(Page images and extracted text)
┌──
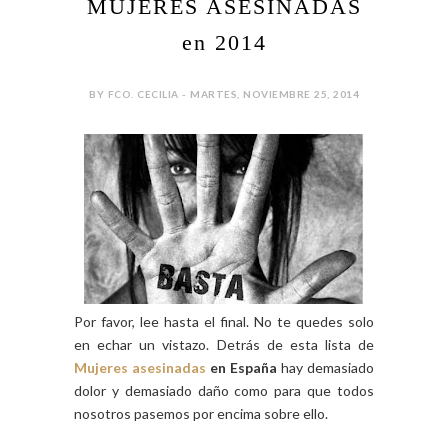
MUJERES ASESINADAS
en 2014
BY FCO. CECILIA - MARTES, NOVIEMBRE 25, 2014
Por favor, lee hasta el final. No te quedes solo
en echar un vistazo. Detrás de esta lista de
Mujeres asesinadas
en España
hay demasiado
dolor y demasiado daño como para que todos
nosotros pasemos por encima sobre ello.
└──
» **PROBLEM TO SOLVE**:
Print nothing but the lines from the line with "dolor y demasiado daño como para que todos" to the last line of the records above. Both of those lines count.

» **ANSWER BELOW**:
dolor y demasiado daño como para que todos
nosotros pasemos por encima sobre ello.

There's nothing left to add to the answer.